International Law and Revolution by Owen Taylor Pdf
This book explores the historical inter-relations between international law and revolution, with a focus on how international anti-capitalist struggle plays out through law. The book approaches the topic by analysing the meaning of revolution and what revolutionary activity might look like, before comparing this with legal activity, to assess the basic compatibility between the two. It then moves on to examine two prominent examples of revolutionary movements engaging with international law from the twentieth century; the early Soviet Union and the Third World movement in the nineteen sixties and seventies. The book proposes that the ‘form of law’, or its base logic, is rooted in capitalist social relations of private property and contract, and that therefore the law is a particularly inhospitable place to advance revolutionary breaks with established distributions of power or wealth. This does not mean that the law is irrelevant to revolutionaries, but that turning to legal means comes with tendencies towards conservative outcomes. In the light of this, the book considers the possibility of how, or whether, international law might contribute to the pursuit of a more egalitarian future. International Law and Revolution fills a significant gap in the field of international legal theory by offering a deep theoretical reflection on the meaning of the concept of revolution for the twenty-first century, and its link to the international legal system. It develops the commodity form theory of law as applied to international law, and explores the limits of law for progressive social struggle, informed by historical analysis. It will therefore appeal to students and scholars of public international law, legal history, human rights, international politics and political history.
Sovereignty, International Law, and the French Revolution by Edward James Kolla Pdf
This book argues that the introduction of popular sovereignty as the basis for government in France facilitated a dramatic transformation in international law in the eighteenth century.
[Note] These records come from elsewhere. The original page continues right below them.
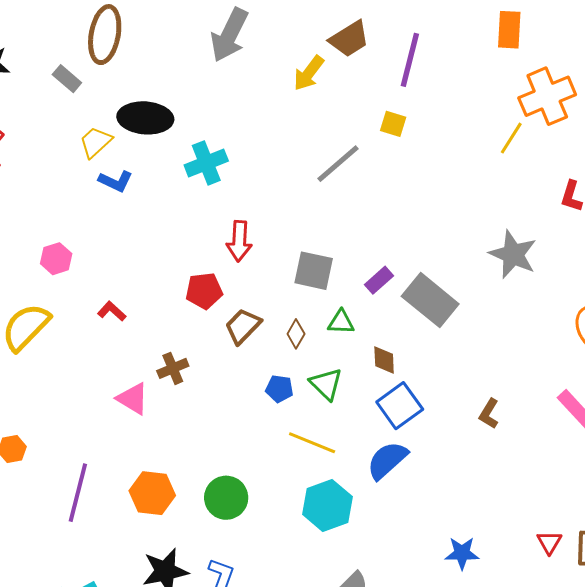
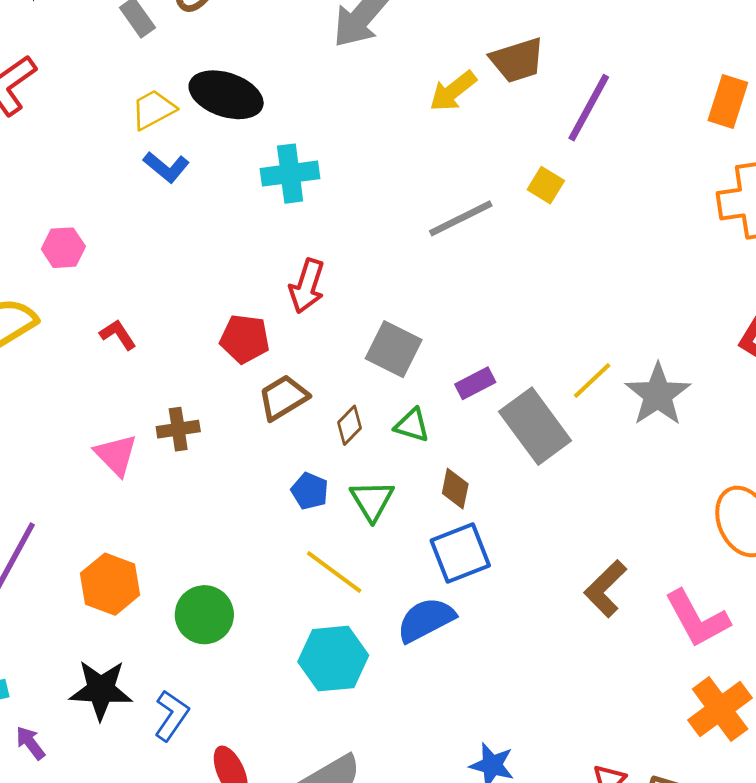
yellow line: (511, 138) -> (592, 381), moved
brown L-shape: (489, 414) -> (605, 589), moved, size x1.4

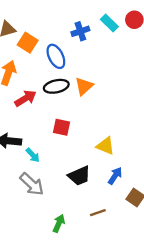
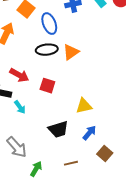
red arrow: (25, 98) -> (19, 75), moved, turned 54
yellow triangle: (105, 146) -> (84, 106), turned -42
gray arrow: (32, 184) -> (17, 147), moved

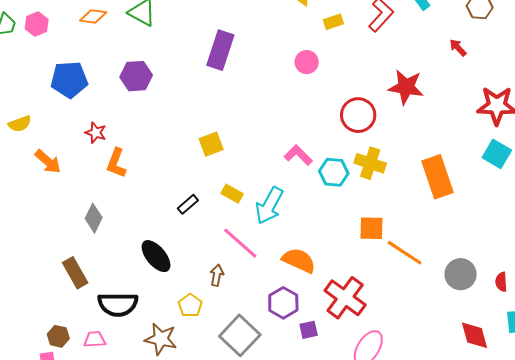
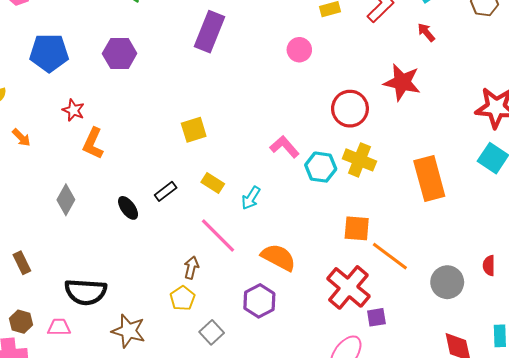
red arrow: (458, 48) -> (426, 32), moved
orange arrow: (48, 162) -> (21, 138), size x0.7
cyan arrow: (269, 206) -> (251, 198), size x0.6
black ellipse: (156, 256) -> (128, 208), moved, size x0.7
brown rectangle: (75, 273) -> (22, 263), moved, size x0.7
red semicircle: (501, 282) -> (489, 266), moved
red cross: (345, 298) -> (348, 287), moved
yellow pentagon: (190, 305) -> (183, 298), moved
purple square: (309, 330) -> (376, 317), moved
gray square: (240, 335) -> (212, 332), size x0.6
Five Legal Revolutions Since the 17th Century by Jean-Louis Halpérin Pdf
This book presents an analysis of global legal history in Modern times, questioning the effect of political revolutions since the 17th century on the legal field. Readers will discover a non-linear approach to legal history as this work investigates the ways in which law is created. These chapters look at factors in legal revolution such as the role of agents, the policy of applying and publicising legal norms, codification and the orientations of legal writing, and there is a focus on the publicization of law. The author uses Herbert Hart’s schemes to conceive law as a human artefact or convention, being the union between primary rules of obligations and secondary rules conferring powers. Here we learn about those secondary rules and the legal construction of the Modern state and we question the extent to which codification and law reporting were likely to revolutionize the legal field. These chapters examine the hypothesis of a legal revolution that could have concerned many countries in modern times. To begin with, the book considers the legal aspect of the construction of Modern States in the 17th and 18th centuries. It goes on to examine the consequences of the codification movement as a legal revolution before looking at the so-called “constitutional” revolution, linked with the extension of judicial review in many countries after World War II. Finally, the book enquires into the construction of an EU legal order and international law. In each of these chapters, the author measures the scope of the change, how the secondary rules are concerned, the role of the professional lawyers and what are the characters of the new configuration of the legal field. This book provokes new debates in legal philosophy about the rule of change and will be of particular interest to researchers in the fields of law, theories of law, legal history, philosophy of law and historians more broadly.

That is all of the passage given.